◆ **ACTIVITY**:
Each line of the records needs to be written out exactly, with any image left out.

◆ **PROVIDED RECORDS**:
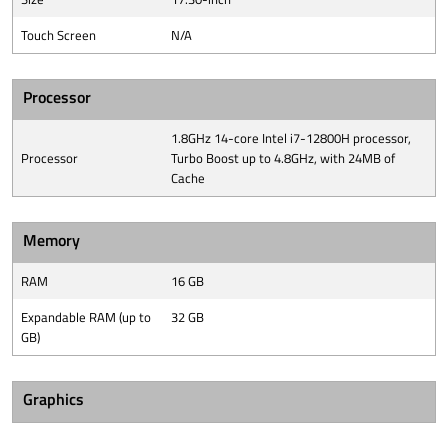
Touch Screen
N/A
Processor
1.8GHz 14-core Intel i7-12800H processor,
Processor
Turbo Boost up to 4.8GHz, with 24MB of
Cache
Memory
RAM
16 GB
Expandable RAM (up to
32 GB
GB)
Graphics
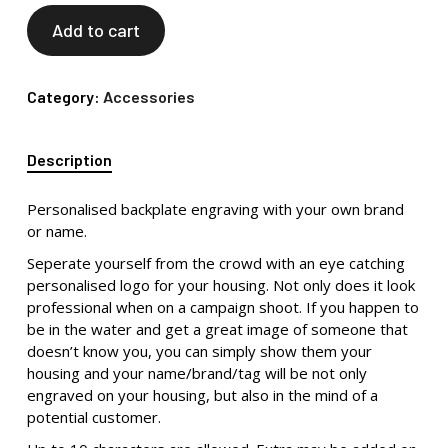
Add to cart
Category:
Accessories
Description
Personalised backplate engraving with your own brand
or name.
Seperate yourself from the crowd with an eye catching
personalised logo for your housing. Not only does it look
professional when on a campaign shoot. If you happen to
be in the water and get a great image of someone that
doesn’t know you, you can simply show them your
housing and your name/brand/tag will be not only
engraved on your housing, but also in the mind of a
potential customer.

◆ **REPLY**:
Touch Screen
N/A
Processor
1.8GHz 14-core Intel i7-12800H processor,
Processor
Turbo Boost up to 4.8GHz, with 24MB of
Cache
Memory
RAM
16 GB
Expandable RAM (up to
32 GB
GB)
Graphics
Add to cart
Category:
Accessories
Description
Personalised backplate engraving with your own brand
or name.
Seperate yourself from the crowd with an eye catching
personalised logo for your housing. Not only does it look
professional when on a campaign shoot. If you happen to
be in the water and get a great image of someone that
doesn’t know you, you can simply show them your
housing and your name/brand/tag will be not only
engraved on your housing, but also in the mind of a
potential customer.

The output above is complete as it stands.